The World is Facing a Liquidity Trap

The crisis in one of the most significant result was for the past few years of negative global economic growth model. Both developed and developing countries, rely on past models are unable to obtain sustainable growth, economic structure, resource allocation is always a serious imbalance in the crisis of the hidden dangers. Therefore, changing the mode of economic growth in major economies, the authorities have to work. However, due to their own interests, a global coordinated operations almost impossible. In particular, some developed economies, continue to be passed on conflicts in trade barriers, political disputes, military confrontation, with victims will inevitably form a serious obstacle to economic growth and restricts the global recovery process.
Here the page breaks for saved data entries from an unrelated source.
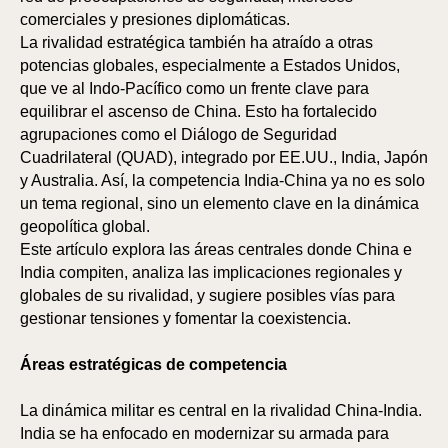
comerciales y presiones diplomáticas.
La rivalidad estratégica también ha atraído a otras
potencias globales, especialmente a Estados Unidos,
que ve al Indo-Pacífico como un frente clave para
equilibrar el ascenso de China. Esto ha fortalecido
agrupaciones como el Diálogo de Seguridad
Cuadrilateral (QUAD), integrado por EE.UU., India, Japón
y Australia. Así, la competencia India-China ya no es solo
un tema regional, sino un elemento clave en la dinámica
geopolítica global.
Este artículo explora las áreas centrales donde China e
India compiten, analiza las implicaciones regionales y
globales de su rivalidad, y sugiere posibles vías para
gestionar tensiones y fomentar la coexistencia.
Áreas estratégicas de competencia
La dinámica militar es central en la rivalidad China-India.
India se ha enfocado en modernizar su armada para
Economies of scale based on the reasons for the developed countries, the situation worsened the impact of the global economy is obvious.

Restructuring is far from complete, the current policy will not be able to stimulate a lasting markedly. Therefore, the global economic slowdown or worse results, we should be fully prepared mentally.

In the last resort, keep the quantitative easing is the first choice. In fact, the quantitative easing tournament has started, through the United States, Japan’s recent performance can be easily seen.

As the large fiscal deficit, there are very few tools available to central banks and the government again tried to purchase securities to stimulate the economy forward. However, economic restructuring is not complete without the implementation of related policies, the market may not get the money if the Government wants to conduct investment and consumption, fear of Minzhong are reluctant to carry out short-term capital costs and long-term low risk, therefore, been the result of currency issued may eventually lead us into inflation before a liquidity trap.

Again the next central bank to buy bonds and other assets of the behavior can artificially drive down long-term bond yields (long-term interest rates), which is its purpose. With the influx of hedge funds, yield rapid, significant decline in the situation will be difficult to change.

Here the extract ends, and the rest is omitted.